» Records for processing

*****

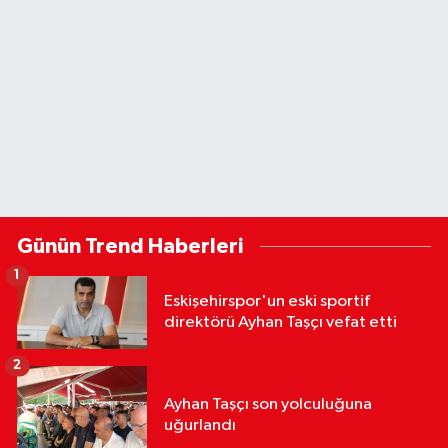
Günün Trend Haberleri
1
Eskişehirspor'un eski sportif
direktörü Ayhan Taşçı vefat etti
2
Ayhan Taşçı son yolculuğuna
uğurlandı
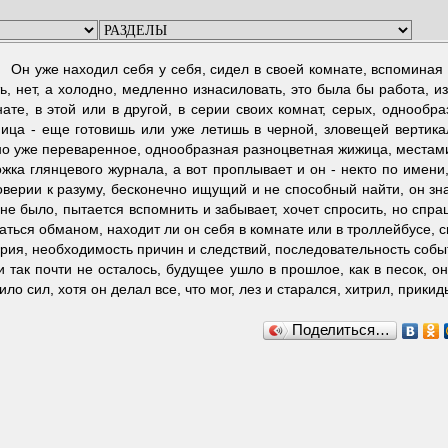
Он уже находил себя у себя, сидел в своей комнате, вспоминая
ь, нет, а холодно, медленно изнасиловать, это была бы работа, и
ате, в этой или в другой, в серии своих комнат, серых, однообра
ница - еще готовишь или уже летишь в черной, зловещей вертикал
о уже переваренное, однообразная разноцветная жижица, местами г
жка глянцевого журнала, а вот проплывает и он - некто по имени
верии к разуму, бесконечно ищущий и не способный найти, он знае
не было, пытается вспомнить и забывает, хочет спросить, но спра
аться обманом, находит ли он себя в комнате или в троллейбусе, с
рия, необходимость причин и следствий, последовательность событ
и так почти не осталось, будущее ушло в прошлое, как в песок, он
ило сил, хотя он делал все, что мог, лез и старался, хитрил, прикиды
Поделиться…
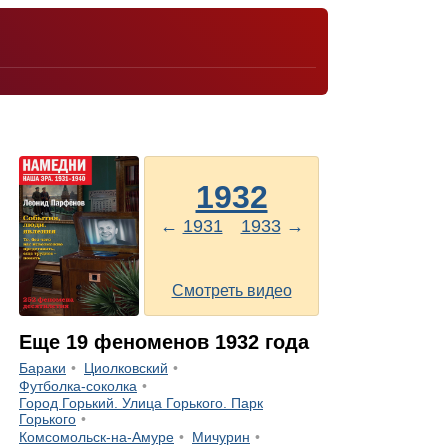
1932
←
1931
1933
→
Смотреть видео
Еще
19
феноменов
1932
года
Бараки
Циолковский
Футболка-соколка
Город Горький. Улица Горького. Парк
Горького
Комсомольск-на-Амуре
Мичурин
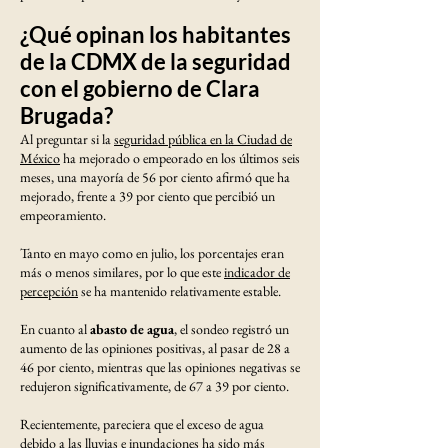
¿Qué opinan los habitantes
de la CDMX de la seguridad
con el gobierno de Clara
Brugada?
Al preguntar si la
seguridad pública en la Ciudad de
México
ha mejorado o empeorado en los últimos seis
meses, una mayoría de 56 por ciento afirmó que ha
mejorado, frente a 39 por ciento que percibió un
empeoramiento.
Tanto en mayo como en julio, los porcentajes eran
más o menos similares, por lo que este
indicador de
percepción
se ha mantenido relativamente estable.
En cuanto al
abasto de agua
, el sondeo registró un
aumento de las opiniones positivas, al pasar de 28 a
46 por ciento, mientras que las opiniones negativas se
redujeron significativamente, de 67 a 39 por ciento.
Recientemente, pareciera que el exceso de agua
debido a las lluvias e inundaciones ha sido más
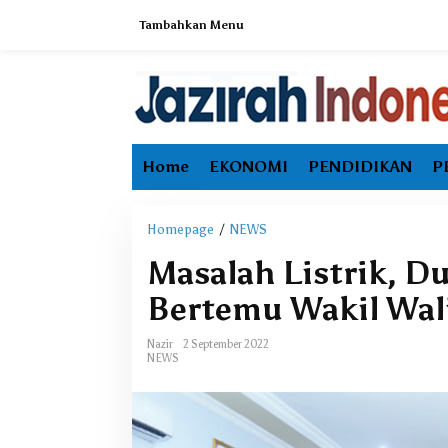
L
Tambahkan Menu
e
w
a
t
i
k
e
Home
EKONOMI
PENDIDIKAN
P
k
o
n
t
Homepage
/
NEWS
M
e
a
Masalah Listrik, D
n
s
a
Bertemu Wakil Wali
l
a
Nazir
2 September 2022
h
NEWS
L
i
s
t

*****

» Activity
Reproduce the listing exactly. The pictures are to be omitted.

» Solution for this task
Günün Trend Haberleri
1
Eskişehirspor'un eski sportif
direktörü Ayhan Taşçı vefat etti
2
Ayhan Taşçı son yolculuğuna
uğurlandı
Он уже находил себя у себя, сидел в своей комнате, вспоминая
ь, нет, а холодно, медленно изнасиловать, это была бы работа, и
ате, в этой или в другой, в серии своих комнат, серых, однообра
ница - еще готовишь или уже летишь в черной, зловещей вертикал
о уже переваренное, однообразная разноцветная жижица, местами г
жка глянцевого журнала, а вот проплывает и он - некто по имени
верии к разуму, бесконечно ищущий и не способный найти, он знае
не было, пытается вспомнить и забывает, хочет спросить, но спра
аться обманом, находит ли он себя в комнате или в троллейбусе, с
рия, необходимость причин и следствий, последовательность событ
и так почти не осталось, будущее ушло в прошлое, как в песок, он
ило сил, хотя он делал все, что мог, лез и старался, хитрил, прикиды
Поделиться…
1932
←
1931
1933
→
Смотреть видео
Еще
19
феноменов
1932
года
Бараки
Циолковский
Футболка-соколка
Город Горький. Улица Горького. Парк
Горького
Комсомольск-на-Амуре
Мичурин
¿Qué opinan los habitantes
de la CDMX de la seguridad
con el gobierno de Clara
Brugada?
Al preguntar si la
seguridad pública en la Ciudad de
México
ha mejorado o empeorado en los últimos seis
meses, una mayoría de 56 por ciento afirmó que ha
mejorado, frente a 39 por ciento que percibió un
empeoramiento.
Tanto en mayo como en julio, los porcentajes eran
más o menos similares, por lo que este
indicador de
percepción
se ha mantenido relativamente estable.
En cuanto al
abasto de agua
, el sondeo registró un
aumento de las opiniones positivas, al pasar de 28 a
46 por ciento, mientras que las opiniones negativas se
redujeron significativamente, de 67 a 39 por ciento.
Recientemente, pareciera que el exceso de agua
debido a las lluvias e inundaciones ha sido más
L
Tambahkan Menu
e
w
a
t
i
k
e
Home
EKONOMI
PENDIDIKAN
P
k
o
n
t
Homepage
/
NEWS
M
e
a
Masalah Listrik, D
n
s
a
Bertemu Wakil Wali
l
a
Nazir
2 September 2022
h
NEWS
L
i
s
t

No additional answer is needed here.